If you forget to deposit money in banks, you will have to go to RBI. The new system on unclaimed amount is going to be implemented from April 1 in the coming financial year.
If any deposit amount is lying unclaimed in banks for more than 10 years, it will be transferred to the Reserve Bank of India. Even after the deposit amount is transferred to the Reserve Bank, the depositor or the depositor’s family member will be able to claim with authorized documents. After transfer to the Reserve Bank of India, claimants for withdrawal of funds will have to file a claim in the RBI itself. The new system on the amount lying unclaimed in lakhs of accounts of the country for more than 10 years is going to be implemented from April 1 in the coming financial year. An order in this regard has been issued by RBI Chief Manager Sunil TS Nair on January 1. According to the order, after transfer from bank branches to RBI, the unclaimed amount will be kept safe in Depositor Education and Awareness (DEA).
Dr.
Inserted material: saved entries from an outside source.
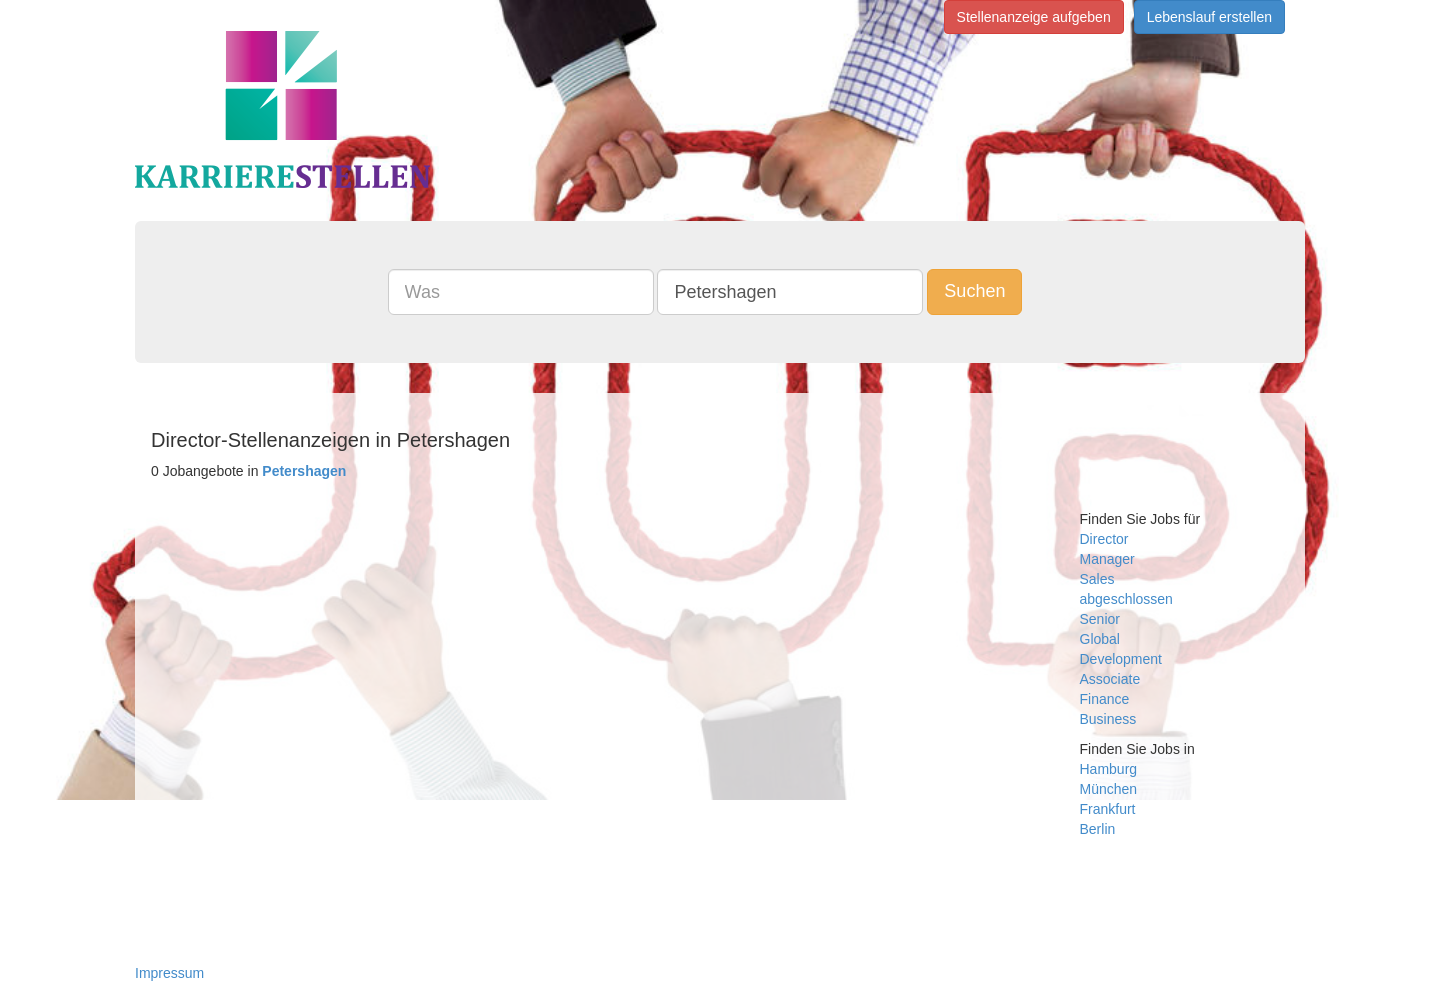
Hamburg (1109, 769)
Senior (1100, 619)
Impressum (169, 973)
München (1109, 789)
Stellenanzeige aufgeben (1034, 17)
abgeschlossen (1126, 599)
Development (1121, 659)
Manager (1107, 559)
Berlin (1098, 829)
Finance (1105, 699)
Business (1108, 719)
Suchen (974, 291)
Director (1104, 539)
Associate (1110, 679)
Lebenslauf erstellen (1209, 17)
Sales (1097, 579)
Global (1100, 639)
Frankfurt (1108, 809)
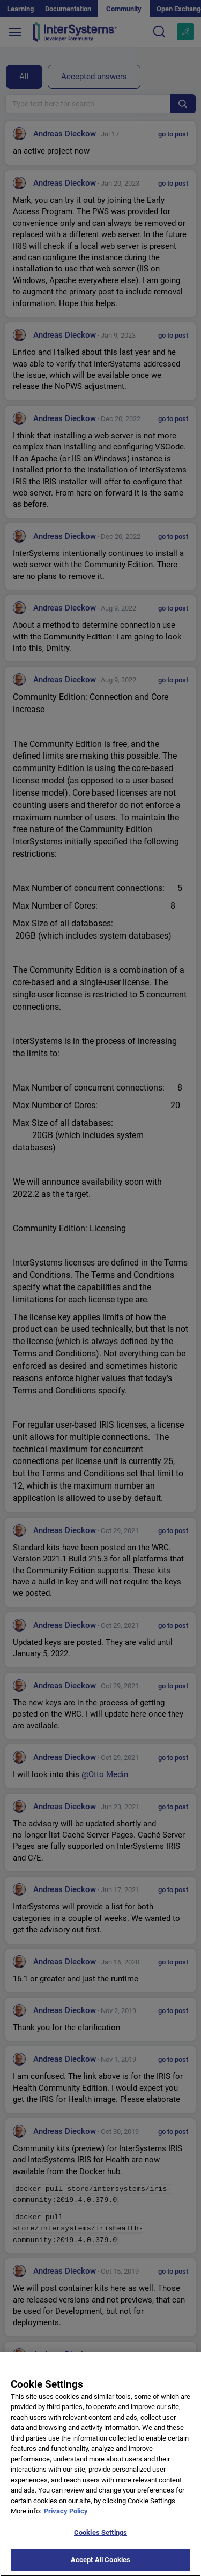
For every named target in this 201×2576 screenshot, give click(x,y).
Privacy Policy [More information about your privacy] (66, 2518)
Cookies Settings (100, 2540)
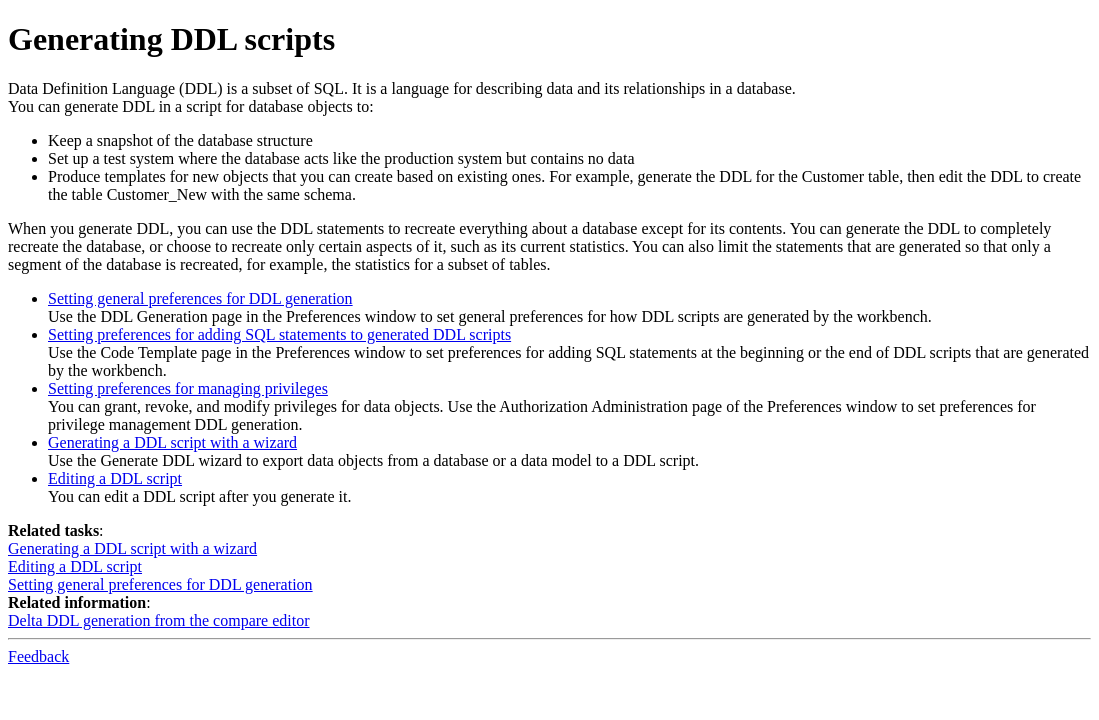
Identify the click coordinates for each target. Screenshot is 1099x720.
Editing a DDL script (115, 478)
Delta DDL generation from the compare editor (159, 620)
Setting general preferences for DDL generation (200, 298)
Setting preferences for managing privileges (188, 388)
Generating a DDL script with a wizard (172, 442)
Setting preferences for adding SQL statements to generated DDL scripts (279, 334)
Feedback (38, 656)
Pawan Jaiswal, Tax and Finance Advisor to the Central Government, said that at present the unclaimed deposits remain in normal banks. Its claimants claim withdrawal in the bank where the deposited amount is made with valid documents. In the new system, after 10 years the unclaimed amount will be transferred to the DEA account of RBI. The claimant of the amount will now have to file a claim with RBI. Now the documents of the person withdrawing the amount will be seriously scrutinized.
According to Dr. Jaiswal, even after transfer to RBI, the local bank management will have to continue searching for the account holder and his relatives of the unclaimed amount. When no claimant for the unclaimed amount is found, this amount will be spent on awareness raising of bank customers under the DEA scheme. Regarding this, ALDM Belal Ahmed of Prayagraj said that changes have been made in the system of unclaimed amount deposited in the banks of the country for more than 10 years.